Como funciona a falha
Os IDEs analisados herdaram arquivos de configuração apontando originalmente para o marketplace da Microsoft, mas, por questões legais, passaram a usar o registro OpenVSX. Dois mecanismos de recomendação foram identificados: recomendações por arquivo (por exemplo, abrir azure‑pipelines.yaml sugere uma extensão Azure Pipelines) e recomendações por software detectado no host (por exemplo, PostgreSQL).
Risco demonstrado
Os pesquisadores descobriram que várias recomendações apontavam para namespaces que não estavam ocupados no OpenVSX. Ao registrar esses namespaces, a equipa de pesquisa colocou placeholders explícitos que não continham funcionalidades, apenas avisos. Mesmo assim, mais de 1.000 desenvolvedores instalaram essas extensões apenas porque o IDE as recomendou; os placeholders acumularam mais de 500 instalações, demonstrando o nível de confiança automatizada nas sugestões das IDEs.
Resposta dos fornecedores
O cronograma de divulgação descreve respostas diversas: a Cursor reconheceu e corrigiu o problema em 1º de dezembro de 2025 após reporte em 23–24 de novembro. O Google inicialmente fechou o relatório como "Won't Fix" duas vezes antes de aceitar e lançar uma correção parcial em 26 de dezembro. Windsurf não respondeu à divulgação. A Eclipse Foundation (operadora do OpenVSX) colaborou com os pesquisadores da Koi para verificar namespaces remanescentes e reforçar controles no registro.

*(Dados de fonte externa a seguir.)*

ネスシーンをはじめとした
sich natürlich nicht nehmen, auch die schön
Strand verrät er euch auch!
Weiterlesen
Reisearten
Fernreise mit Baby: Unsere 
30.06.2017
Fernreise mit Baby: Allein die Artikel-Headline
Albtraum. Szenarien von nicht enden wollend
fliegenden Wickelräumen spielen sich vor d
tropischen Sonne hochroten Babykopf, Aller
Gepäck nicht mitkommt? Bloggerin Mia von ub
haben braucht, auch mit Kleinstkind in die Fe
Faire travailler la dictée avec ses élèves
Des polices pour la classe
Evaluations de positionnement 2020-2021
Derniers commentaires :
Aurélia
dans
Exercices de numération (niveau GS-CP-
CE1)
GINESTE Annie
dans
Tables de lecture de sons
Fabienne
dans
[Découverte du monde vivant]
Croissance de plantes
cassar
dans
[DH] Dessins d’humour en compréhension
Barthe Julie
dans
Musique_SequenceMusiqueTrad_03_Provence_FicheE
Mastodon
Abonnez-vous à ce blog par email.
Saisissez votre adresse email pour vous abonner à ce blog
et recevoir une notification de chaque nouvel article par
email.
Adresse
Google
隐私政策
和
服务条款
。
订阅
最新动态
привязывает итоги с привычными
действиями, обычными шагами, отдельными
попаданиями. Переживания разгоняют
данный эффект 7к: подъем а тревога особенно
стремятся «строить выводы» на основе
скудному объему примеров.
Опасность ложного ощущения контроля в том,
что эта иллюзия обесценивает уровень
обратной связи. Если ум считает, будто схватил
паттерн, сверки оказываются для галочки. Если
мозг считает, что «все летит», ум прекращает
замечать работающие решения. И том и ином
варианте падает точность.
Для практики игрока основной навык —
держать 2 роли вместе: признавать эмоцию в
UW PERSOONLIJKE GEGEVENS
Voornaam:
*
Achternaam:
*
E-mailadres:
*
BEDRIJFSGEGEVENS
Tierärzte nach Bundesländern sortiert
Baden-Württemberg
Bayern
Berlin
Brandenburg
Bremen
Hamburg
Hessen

Implicações de segurança e mitigação
Os pesquisadores alertam que atacantes que controlassem namespaces poderiam publicar extensões maliciosas que apareceriam como recomendações oficiais, potencialmente exfiltrando chaves SSH, credenciais AWS ou código‑fonte sem recorrer a engenharia social convencional. A descoberta ressalta o inseguro nível de confiança nas recomendações automáticas das IDEs AI.
O que falta e recomendações
O relatório público não lista indicadores técnicos detalhados de todas as recomendações afetadas nem quantifica ambientes por plataforma onde a falha foi reproduzida. Recomendações práticas incluem auditar mecanismos de recomendação das IDEs, validar assinaturas e proveniência de extensões antes da instalação e preferir registros de extensões com políticas de ocupação de namespace e verificação de publisher.
Fonte: pesquisa publicada pela Koi e reportada pelo Cyber Security News. Onde o material original não fornece métricas adicionais ou IOCs, o artigo indica explicitamente essas lacunas.